- What to do -
Tell how many lines in the data below hold the string "toegestaan"; give nothing but the number.

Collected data
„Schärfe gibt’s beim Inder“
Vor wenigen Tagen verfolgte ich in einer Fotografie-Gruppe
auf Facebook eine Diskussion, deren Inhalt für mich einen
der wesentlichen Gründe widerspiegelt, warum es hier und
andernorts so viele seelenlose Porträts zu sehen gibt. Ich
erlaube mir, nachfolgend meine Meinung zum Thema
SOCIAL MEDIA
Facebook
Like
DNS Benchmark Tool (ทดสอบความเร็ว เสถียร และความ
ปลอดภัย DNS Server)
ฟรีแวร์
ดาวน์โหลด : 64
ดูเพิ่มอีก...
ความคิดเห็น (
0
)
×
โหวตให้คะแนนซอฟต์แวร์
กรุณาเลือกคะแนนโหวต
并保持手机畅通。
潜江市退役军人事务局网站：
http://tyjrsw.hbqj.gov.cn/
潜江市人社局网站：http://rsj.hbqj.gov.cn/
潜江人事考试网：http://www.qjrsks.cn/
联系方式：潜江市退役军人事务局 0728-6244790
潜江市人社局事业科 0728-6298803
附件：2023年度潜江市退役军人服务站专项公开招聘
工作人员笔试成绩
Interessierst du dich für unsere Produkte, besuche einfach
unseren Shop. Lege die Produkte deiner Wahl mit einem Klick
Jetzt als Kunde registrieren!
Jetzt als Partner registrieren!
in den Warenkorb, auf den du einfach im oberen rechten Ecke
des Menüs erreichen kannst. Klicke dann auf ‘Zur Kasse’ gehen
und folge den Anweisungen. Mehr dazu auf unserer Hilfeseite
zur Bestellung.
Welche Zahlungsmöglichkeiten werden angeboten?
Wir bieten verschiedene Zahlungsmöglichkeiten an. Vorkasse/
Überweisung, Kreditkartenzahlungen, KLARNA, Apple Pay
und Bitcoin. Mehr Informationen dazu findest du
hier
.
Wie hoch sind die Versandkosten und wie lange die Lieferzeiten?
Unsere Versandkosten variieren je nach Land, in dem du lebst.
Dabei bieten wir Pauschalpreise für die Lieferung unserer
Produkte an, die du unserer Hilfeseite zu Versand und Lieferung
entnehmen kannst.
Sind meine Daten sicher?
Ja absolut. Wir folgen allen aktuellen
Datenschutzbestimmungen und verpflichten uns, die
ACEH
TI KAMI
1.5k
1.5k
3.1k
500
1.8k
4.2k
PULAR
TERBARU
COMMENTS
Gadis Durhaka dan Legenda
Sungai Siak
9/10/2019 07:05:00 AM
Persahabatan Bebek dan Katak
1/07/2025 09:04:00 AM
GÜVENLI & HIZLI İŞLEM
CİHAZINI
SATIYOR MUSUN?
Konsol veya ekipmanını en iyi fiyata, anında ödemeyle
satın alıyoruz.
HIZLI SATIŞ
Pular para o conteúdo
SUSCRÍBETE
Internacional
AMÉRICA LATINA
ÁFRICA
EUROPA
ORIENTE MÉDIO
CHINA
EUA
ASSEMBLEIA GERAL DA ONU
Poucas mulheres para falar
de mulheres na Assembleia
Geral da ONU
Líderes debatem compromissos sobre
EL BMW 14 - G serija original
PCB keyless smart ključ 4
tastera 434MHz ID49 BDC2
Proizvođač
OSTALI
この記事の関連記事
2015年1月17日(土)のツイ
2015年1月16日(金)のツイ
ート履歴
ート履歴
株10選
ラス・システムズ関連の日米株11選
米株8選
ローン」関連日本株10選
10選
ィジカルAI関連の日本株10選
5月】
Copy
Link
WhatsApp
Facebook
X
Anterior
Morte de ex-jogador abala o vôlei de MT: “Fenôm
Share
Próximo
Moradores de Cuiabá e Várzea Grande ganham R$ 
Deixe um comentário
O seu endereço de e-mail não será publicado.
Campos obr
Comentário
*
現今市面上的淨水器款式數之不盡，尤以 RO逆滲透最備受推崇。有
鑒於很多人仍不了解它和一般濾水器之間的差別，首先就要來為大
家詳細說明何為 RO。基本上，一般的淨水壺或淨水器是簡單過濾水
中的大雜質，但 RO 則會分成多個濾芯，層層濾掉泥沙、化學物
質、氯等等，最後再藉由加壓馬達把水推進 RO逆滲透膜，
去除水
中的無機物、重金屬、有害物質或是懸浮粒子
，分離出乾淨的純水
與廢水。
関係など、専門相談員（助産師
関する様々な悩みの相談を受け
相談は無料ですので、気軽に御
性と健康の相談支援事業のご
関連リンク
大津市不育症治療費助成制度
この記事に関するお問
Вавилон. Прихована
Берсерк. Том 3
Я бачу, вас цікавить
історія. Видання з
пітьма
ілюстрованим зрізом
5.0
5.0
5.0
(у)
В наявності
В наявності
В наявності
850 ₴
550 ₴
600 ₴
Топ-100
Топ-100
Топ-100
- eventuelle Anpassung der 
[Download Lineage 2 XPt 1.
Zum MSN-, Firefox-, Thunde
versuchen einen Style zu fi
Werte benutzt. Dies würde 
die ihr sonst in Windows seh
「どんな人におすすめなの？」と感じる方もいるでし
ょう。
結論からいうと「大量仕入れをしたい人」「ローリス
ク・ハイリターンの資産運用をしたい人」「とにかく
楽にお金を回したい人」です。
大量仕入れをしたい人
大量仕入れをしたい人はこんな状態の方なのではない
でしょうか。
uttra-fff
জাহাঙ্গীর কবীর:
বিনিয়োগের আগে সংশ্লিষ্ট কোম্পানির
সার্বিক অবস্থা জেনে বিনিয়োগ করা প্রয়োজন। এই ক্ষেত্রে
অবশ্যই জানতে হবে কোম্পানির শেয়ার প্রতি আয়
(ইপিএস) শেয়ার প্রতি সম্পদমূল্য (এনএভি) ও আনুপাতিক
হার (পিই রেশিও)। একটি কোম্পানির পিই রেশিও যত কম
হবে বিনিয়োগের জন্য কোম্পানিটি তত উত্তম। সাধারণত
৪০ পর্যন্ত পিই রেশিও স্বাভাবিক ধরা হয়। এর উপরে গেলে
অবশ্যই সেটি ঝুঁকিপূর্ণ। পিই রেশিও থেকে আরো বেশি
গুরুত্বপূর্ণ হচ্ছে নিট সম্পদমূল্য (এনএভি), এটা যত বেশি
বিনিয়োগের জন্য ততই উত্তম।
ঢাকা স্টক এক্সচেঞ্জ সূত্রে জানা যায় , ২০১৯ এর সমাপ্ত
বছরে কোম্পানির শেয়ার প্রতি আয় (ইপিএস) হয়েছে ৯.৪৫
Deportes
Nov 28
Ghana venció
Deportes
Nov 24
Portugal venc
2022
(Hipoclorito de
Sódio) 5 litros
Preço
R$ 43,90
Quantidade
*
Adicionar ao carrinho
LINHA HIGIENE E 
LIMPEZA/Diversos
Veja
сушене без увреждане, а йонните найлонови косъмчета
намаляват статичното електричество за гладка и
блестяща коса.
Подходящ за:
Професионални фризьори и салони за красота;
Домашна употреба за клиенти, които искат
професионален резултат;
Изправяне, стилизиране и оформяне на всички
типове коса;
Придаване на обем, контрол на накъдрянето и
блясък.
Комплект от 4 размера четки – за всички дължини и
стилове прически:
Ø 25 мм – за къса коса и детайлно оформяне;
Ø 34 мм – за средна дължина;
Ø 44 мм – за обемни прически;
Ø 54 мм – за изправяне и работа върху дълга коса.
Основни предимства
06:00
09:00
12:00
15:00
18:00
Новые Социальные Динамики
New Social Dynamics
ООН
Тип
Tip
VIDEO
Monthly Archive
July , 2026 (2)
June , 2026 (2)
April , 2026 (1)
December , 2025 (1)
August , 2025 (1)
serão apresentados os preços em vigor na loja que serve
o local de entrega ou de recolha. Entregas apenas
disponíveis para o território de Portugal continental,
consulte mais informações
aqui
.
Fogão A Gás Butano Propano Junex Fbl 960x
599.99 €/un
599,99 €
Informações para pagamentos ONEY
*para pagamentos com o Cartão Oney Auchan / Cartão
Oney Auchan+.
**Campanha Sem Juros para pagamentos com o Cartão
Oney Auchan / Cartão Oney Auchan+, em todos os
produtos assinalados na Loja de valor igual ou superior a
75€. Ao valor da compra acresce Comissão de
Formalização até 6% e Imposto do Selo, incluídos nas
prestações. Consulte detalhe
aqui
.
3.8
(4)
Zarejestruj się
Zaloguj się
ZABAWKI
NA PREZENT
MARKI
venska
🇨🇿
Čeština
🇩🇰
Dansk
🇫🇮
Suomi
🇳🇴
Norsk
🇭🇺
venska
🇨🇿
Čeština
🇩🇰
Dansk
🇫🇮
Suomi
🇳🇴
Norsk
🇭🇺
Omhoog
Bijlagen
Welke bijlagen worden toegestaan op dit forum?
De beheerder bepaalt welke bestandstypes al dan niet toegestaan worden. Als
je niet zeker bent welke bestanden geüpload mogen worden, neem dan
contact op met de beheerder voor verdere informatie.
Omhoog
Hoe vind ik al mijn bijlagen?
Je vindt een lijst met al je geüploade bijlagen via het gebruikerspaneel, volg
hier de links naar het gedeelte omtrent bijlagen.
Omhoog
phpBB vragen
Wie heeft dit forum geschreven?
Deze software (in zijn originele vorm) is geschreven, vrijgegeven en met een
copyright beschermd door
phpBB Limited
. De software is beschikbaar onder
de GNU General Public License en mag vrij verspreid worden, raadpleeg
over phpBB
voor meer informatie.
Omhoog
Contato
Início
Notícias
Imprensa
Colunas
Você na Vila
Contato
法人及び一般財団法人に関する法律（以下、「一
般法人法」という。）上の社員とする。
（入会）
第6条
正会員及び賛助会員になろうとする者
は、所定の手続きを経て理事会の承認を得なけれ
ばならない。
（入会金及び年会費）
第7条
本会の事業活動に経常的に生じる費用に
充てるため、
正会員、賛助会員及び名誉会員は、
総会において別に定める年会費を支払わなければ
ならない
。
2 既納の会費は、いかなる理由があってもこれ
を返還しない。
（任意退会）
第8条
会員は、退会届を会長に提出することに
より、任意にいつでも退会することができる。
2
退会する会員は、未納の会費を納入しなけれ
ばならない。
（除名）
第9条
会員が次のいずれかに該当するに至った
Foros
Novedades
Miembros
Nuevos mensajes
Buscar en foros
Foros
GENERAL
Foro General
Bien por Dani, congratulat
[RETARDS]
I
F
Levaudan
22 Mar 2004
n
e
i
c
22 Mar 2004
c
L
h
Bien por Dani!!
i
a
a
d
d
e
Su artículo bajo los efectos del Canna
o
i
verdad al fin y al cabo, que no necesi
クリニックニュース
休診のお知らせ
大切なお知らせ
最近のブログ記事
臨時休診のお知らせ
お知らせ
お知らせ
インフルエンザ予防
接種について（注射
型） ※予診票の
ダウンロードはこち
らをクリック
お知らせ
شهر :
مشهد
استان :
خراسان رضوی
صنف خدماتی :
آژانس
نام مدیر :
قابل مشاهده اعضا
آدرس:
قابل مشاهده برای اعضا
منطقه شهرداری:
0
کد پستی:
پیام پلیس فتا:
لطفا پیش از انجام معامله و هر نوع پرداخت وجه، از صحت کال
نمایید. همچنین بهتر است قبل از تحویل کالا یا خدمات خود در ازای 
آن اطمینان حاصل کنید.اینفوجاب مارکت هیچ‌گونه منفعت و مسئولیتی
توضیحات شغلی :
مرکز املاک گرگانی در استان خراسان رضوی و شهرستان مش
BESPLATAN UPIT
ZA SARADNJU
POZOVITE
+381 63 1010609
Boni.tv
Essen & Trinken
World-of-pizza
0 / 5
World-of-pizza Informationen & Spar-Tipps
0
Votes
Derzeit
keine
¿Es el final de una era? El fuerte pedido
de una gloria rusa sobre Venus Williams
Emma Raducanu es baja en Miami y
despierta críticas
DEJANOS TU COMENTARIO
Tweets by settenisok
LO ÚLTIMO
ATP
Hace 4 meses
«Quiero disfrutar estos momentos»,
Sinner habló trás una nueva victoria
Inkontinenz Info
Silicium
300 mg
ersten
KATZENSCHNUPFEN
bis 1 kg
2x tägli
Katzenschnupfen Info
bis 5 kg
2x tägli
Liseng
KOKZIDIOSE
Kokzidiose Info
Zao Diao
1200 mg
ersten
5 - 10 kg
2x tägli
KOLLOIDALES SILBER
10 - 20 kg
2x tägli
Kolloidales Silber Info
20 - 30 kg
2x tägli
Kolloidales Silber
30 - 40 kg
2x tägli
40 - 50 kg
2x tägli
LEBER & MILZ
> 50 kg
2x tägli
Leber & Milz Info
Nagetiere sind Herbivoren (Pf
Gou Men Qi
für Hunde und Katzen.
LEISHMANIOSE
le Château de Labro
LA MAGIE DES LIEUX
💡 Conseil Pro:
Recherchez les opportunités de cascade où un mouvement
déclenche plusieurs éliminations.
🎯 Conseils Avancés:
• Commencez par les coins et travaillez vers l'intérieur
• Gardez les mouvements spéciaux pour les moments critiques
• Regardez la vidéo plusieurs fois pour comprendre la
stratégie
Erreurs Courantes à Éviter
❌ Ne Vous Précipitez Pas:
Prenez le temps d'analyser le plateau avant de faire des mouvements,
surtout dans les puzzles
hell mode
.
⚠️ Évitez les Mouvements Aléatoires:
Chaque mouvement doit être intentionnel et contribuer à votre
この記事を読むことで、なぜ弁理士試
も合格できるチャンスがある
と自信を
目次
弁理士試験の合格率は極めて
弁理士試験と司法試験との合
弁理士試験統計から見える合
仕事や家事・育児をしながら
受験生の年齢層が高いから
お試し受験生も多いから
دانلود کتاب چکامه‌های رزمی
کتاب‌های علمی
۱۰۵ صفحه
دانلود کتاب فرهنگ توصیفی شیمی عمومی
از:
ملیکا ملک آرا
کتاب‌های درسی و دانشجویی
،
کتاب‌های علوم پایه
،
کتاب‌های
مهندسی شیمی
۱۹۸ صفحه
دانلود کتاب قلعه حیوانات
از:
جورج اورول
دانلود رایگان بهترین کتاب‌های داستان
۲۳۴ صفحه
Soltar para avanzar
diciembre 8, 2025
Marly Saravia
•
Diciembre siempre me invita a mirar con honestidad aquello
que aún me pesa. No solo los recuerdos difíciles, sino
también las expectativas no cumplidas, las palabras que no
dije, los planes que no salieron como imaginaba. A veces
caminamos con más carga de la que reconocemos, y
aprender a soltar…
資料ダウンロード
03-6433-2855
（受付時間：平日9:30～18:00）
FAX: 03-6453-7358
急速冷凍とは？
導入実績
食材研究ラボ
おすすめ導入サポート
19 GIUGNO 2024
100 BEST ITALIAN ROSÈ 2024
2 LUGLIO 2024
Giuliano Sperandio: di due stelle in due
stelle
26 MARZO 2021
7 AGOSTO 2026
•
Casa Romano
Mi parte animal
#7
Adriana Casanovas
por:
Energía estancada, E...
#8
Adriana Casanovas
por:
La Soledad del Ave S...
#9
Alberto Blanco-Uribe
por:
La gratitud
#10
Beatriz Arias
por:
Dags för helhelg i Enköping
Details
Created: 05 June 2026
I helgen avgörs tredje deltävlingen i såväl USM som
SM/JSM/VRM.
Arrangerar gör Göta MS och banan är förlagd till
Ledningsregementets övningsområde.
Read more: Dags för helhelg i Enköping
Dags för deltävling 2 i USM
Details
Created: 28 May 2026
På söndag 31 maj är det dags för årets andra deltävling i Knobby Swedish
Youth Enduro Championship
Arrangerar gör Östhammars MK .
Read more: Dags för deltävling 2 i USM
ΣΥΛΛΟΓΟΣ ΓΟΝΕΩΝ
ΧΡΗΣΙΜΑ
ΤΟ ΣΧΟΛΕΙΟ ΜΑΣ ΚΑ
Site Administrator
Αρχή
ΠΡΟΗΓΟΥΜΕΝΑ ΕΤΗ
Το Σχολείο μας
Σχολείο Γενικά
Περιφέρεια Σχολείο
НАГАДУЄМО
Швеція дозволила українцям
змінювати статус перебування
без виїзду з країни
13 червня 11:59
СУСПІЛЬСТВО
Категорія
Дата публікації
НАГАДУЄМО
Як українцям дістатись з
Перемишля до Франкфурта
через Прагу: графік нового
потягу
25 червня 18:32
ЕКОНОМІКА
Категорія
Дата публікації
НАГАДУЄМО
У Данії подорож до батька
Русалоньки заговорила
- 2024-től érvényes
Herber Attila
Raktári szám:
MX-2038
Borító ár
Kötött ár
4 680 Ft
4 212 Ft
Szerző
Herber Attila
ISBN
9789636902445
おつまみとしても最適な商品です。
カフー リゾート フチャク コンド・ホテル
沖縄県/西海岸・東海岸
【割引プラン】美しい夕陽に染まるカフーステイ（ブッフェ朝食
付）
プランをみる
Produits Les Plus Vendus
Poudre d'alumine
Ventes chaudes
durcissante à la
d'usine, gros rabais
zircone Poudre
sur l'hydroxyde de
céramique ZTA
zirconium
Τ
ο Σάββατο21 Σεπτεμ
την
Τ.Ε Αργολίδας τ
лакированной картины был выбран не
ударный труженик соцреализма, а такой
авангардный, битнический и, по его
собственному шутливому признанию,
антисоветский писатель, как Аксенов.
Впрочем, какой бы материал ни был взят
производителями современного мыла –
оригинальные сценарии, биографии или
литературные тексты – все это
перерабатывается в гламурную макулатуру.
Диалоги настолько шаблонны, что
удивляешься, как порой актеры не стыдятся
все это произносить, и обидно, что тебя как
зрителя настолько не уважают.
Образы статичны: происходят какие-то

- Reply to the exercise -
2